I'm clearly missing something here.

[zhang888 1065]

What I meant is that as the result of my suggestion (see  post #1) the behaivior is going to be similar to properly configured DNS leak prevention firewalls.

I am not talking about Air's client, nor about configuring any user firewall.

 

Only a small addition (for users it should look not more than just a checkbox in the client area) that will have the same effect as in  post #2.

 

Regards

[Staff 9750]

 

What I meant is that as the result of my suggestion (see  post #1) the behaivior is going to be similar to properly configured DNS leak prevention firewalls.

I am not talking about Air's client, nor about configuring any user firewall.

 

Only a small addition (for users it should look not more than just a checkbox in the client area) that will have the same effect as in  post #2.

 

Regards

 

 

Hello,

 

a DNS leak is when a DNS query is sent out of the tunnel. It does not even reach our servers. If a DNS query reaches our server, then it has been tunneled, and we want to leave our clients the freedom to use their favorite DNS, in case they do not want to use our VPN DNS. In case they want to force the VPN DNS, the option you suggest looks just like "Force DNS", which is already implemented in Eddie.

 

iptables -t nat -A PREROUTING -s 10.4.12.34 -p udp --dport 53 -j DNAT --to 10.4.0.1

iptables -t nat -A PREROUTING -s 10.4.12.34 -p tcp --dport 53 -j DNAT --to 10.4.0.1

 

The internal IP of the client is known to you, here is just examples of how I assume it should look on the server side.

 

The second option in the Client Area, can be called something like "Prevent all potential DNS leaks, I will configure Air's DNS manually"
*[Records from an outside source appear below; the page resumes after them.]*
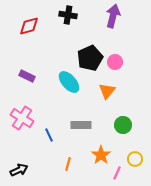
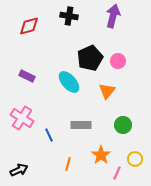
black cross: moved 1 px right, 1 px down
pink circle: moved 3 px right, 1 px up
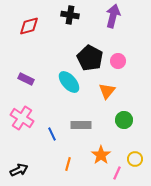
black cross: moved 1 px right, 1 px up
black pentagon: rotated 20 degrees counterclockwise
purple rectangle: moved 1 px left, 3 px down
green circle: moved 1 px right, 5 px up
blue line: moved 3 px right, 1 px up
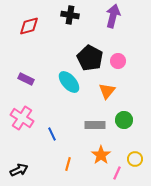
gray rectangle: moved 14 px right
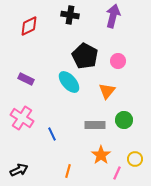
red diamond: rotated 10 degrees counterclockwise
black pentagon: moved 5 px left, 2 px up
orange line: moved 7 px down
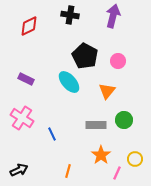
gray rectangle: moved 1 px right
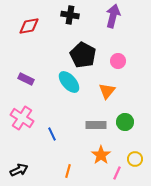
red diamond: rotated 15 degrees clockwise
black pentagon: moved 2 px left, 1 px up
green circle: moved 1 px right, 2 px down
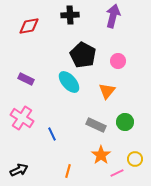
black cross: rotated 12 degrees counterclockwise
gray rectangle: rotated 24 degrees clockwise
pink line: rotated 40 degrees clockwise
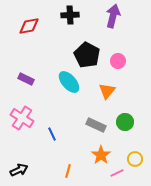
black pentagon: moved 4 px right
Then, a rule like this can come in place:

 

iptables -A OUTPUT -p udp -s 10.4.12.34 -d 10.0.0.0/8 --dport 53 -j ACCEPT

iptables -A OUTPUT -p tcp -s 10.4.12.34 -d 10.0.0.0/8 --dport 53 -j ACCEPT

iptables -A OUTPUT -p udp -s 10.4.12.34 --dport 53 -j DROP

iptables -A OUTPUT -p tcp -s 10.4.12.34 --dport 53 -j DROP

 

 

Some confusion here, you talk about "config generator section of the Client Area" and at the same time propose a "server side" feature.
You propose a "Force all applications use Air's VPN server" but the iptables refers to "--dport 53", another mistake.

In any case, on client side, all we can implement is done in AirVPN Client. Yes, maybe in the future we can enhance the Config Generator to create some scripts to prevent leaks, but we need to write it in every platform, not only Linux/iptables.

On server side:
- There isn't any 'application leak' that we can manage, because if a packet reaches our server, there isn't any leak.
- There isn't any 'DNS leak', because if a DNS query reaches our server, it's already inside the VPN tunnel.

Note: 'DNS Leak' normally means a DNS request sent outside the VPN tunnel. You are a Linux guy, and DNS leaks never happen in Linux.
DNS leak in Windows exists because Windows sometimes sends the DNS query to the DNS server set on the standard interface (lacking also a global DNS) regardless of the VPN tunnel being estabilished or not. If a Windows executes a DNS query outside the tunnel, our server never receives it, so it's impossible to prevent Windows DNS leaks on server side.
 

Kind regards

[Guest]

I saw this thread and I have learned a lot from this. It's awesome to see interaction with staff and customer. Right or wrong it is very educational to have open discussion like this with the staff of this vpn service. I have much respect to the staff of AIRVPN. To the relivance of this thread. I personally like using forums for answers then again I'm an old fart. The new generation today like automation to simplify (or complicate) the already extremely simple, strong, stable service wrapped up in a GUI. Scripts no doubt seems like a good idea if it was based on individual's needs. I concur about not restricting to only one platform for the need of such enhancement. There would be for all platform they currently support. Thought I'd put in my opinion. Thanks Guys. I have learned something from this.